E poi? “E poi il nostro impegno è votato a garantire a tutti i nostri concittadini uguali possibilità di istruzione e di crescita personale e professionale. Vogliamo investire nella formazione, nell’inglese, e nel coding e nel pensiero computazionale stimolando i ragazzi ad un approccio votato alla risoluzione dei problemi”.
“E poi – continua – Erasmus per le associazioni e cultura, tanta cultura, con eventi ad hoc come il premio giornalistico “Pietro Di Donato”, riservato al miglior articolo/inchiesta sul tema della sicurezza in ambiente di lavoro che da alcuni anni realizziamo insieme ad Anci e, nell’immediato futuro, l’evento per il cinquecentenario di Leonardo Da Vinci che secondo recenti studi risulta essere transitato anche per le nostre terre”. Un’occasione straordinaria per la quale “stiamo preparando, per il mese di agosto, una giornata dedicata a Leonardo con il coinvolgimento dei ragazzi delle scuole e al contempo una rievocazione storica a cura di alcune associazioni del territorio”.

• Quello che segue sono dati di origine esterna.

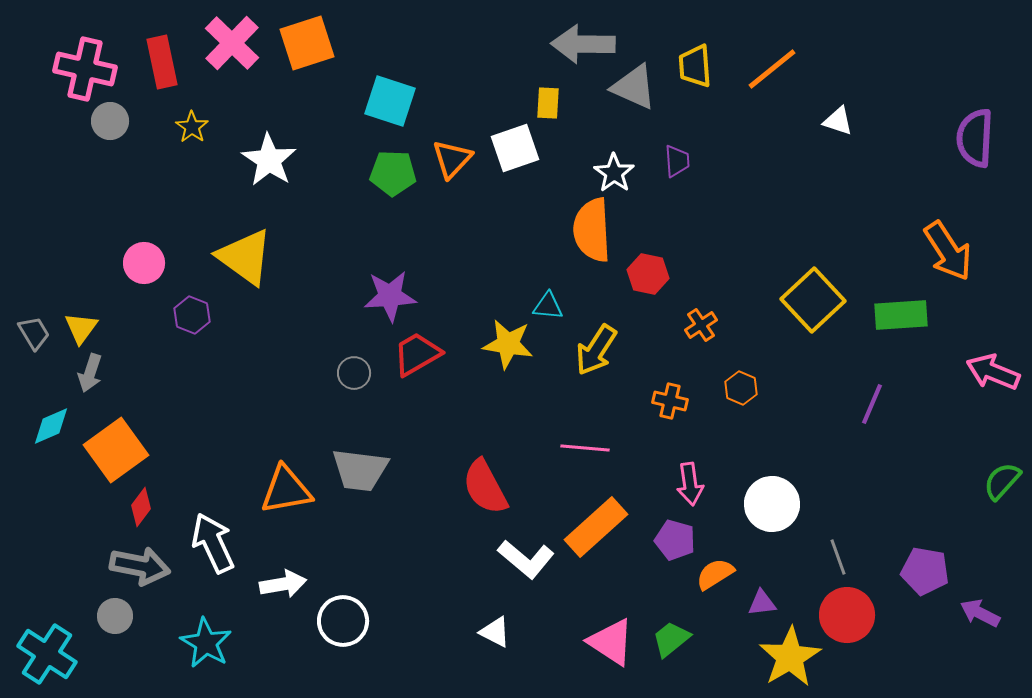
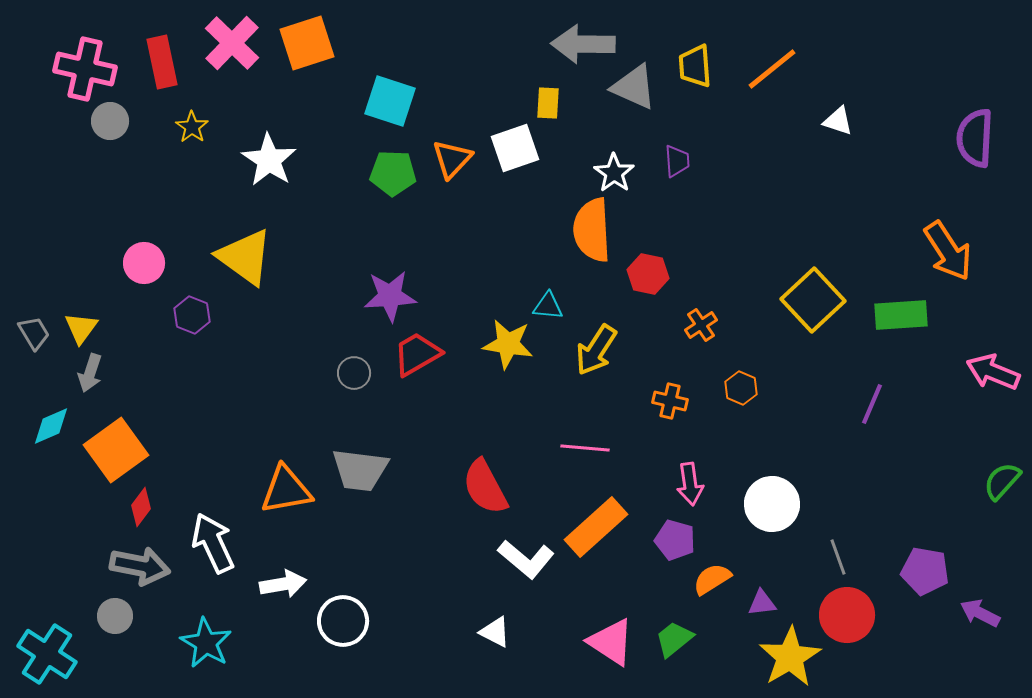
orange semicircle at (715, 574): moved 3 px left, 5 px down
green trapezoid at (671, 639): moved 3 px right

Formazione e cultura sono fondamentali per Rosato che per i giovani amministratori – lui è coordinatore regionale di Anci Giovani Abruzzo, delegato nazionale alle aree interne e ai piccoli comuni per Anci Giovani e membro della Commissione Anci nazionale per la finanza locale – organizza da tempo, in collaborazione con Ifel e Anci, incontri formativi nella sua regione targati su diversi temi inerenti gli enti locali perché “è importante l’aggiornamento continuo e la condivisione di esperienze che consentono ai giovani amministratori di fare rete e di apprendere anche da chi ha più esperienza. Io, ad esempio, ho partecipato a diversi percorsi territoriali organizzati da Anci sia sulla finanza locale sia sul welfare e ne ho tratto giovamento per la mia attività amministrativa e non solo”.